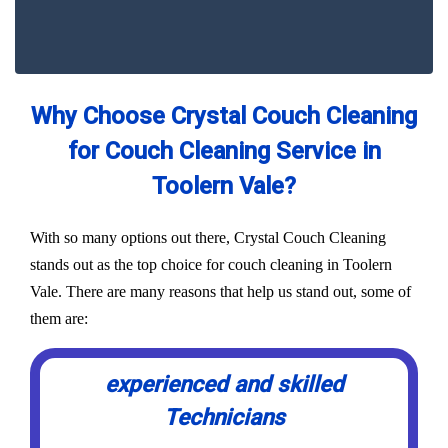
Why Choose Crystal Couch Cleaning
for Couch Cleaning Service in
Toolern Vale?
With so many options out there, Crystal Couch Cleaning
stands out as the top choice for couch cleaning in Toolern
Vale. There are many reasons that help us stand out, some of
them are:
experienced and skilled
Technicians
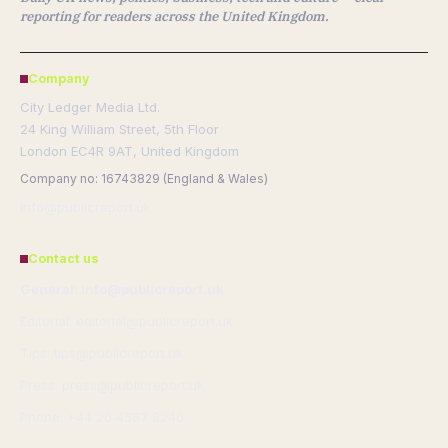
reporting for readers across the United Kingdom.
Company
City Ledger Media Ltd.
24 King William Street, 5th Floor
London EC4R 9AT, United Kingdom
Company no: 16743829 (England & Wales)
info@publicreport.uk
Contact us
General: info@publicreport.uk
Editorial: editorial@publicreport.uk
Tips: tips@publicreport.uk
Press: press@publicreport.uk
Phone: +44 20 4587 8240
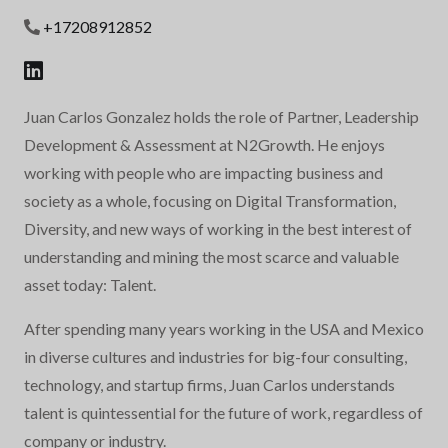
+17208912852
Juan Carlos Gonzalez holds the role of Partner, Leadership
Development & Assessment at N2Growth. He enjoys
working with people who are impacting business and
society as a whole, focusing on Digital Transformation,
Diversity, and new ways of working in the best interest of
understanding and mining the most scarce and valuable
asset today: Talent.
After spending many years working in the USA and Mexico
in diverse cultures and industries for big-four consulting,
technology, and startup firms, Juan Carlos understands
talent is quintessential for the future of work, regardless of
company or industry.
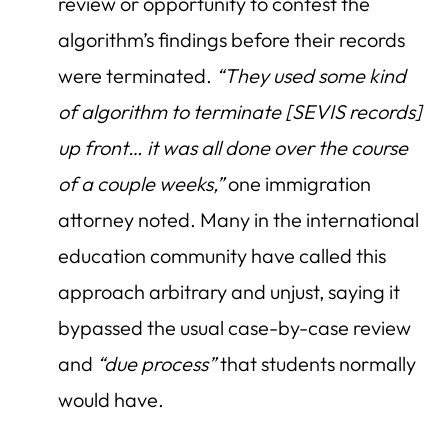
review or opportunity to contest the
algorithm’s findings before their records
were terminated.
“They used some kind
of algorithm to terminate [SEVIS records]
up front… it was all done over the course
of a couple weeks,”
one immigration
attorney noted. Many in the international
education community have called this
approach arbitrary and unjust, saying it
bypassed the usual case-by-case review
and
“due process”
that students normally
would have.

┄┄┄┄┄┄

PROBLEM TO WORK ON: All lines from the one containing "Phone: +44 20 4587 8240" to the last line of the records above, and no others, should be returned unchanged, without pictures.

ANSWER FOR THE TASK:
Phone: +44 20 4587 8240
+17208912852
Juan Carlos Gonzalez holds the role of Partner, Leadership
Development & Assessment at N2Growth. He enjoys
working with people who are impacting business and
society as a whole, focusing on Digital Transformation,
Diversity, and new ways of working in the best interest of
understanding and mining the most scarce and valuable
asset today: Talent.
After spending many years working in the USA and Mexico
in diverse cultures and industries for big-four consulting,
technology, and startup firms, Juan Carlos understands
talent is quintessential for the future of work, regardless of
company or industry.
review or opportunity to contest the
algorithm’s findings before their records
were terminated.
“They used some kind
of algorithm to terminate [SEVIS records]
up front… it was all done over the course
of a couple weeks,”
one immigration
attorney noted. Many in the international
education community have called this
approach arbitrary and unjust, saying it
bypassed the usual case-by-case review
and
“due process”
that students normally
would have.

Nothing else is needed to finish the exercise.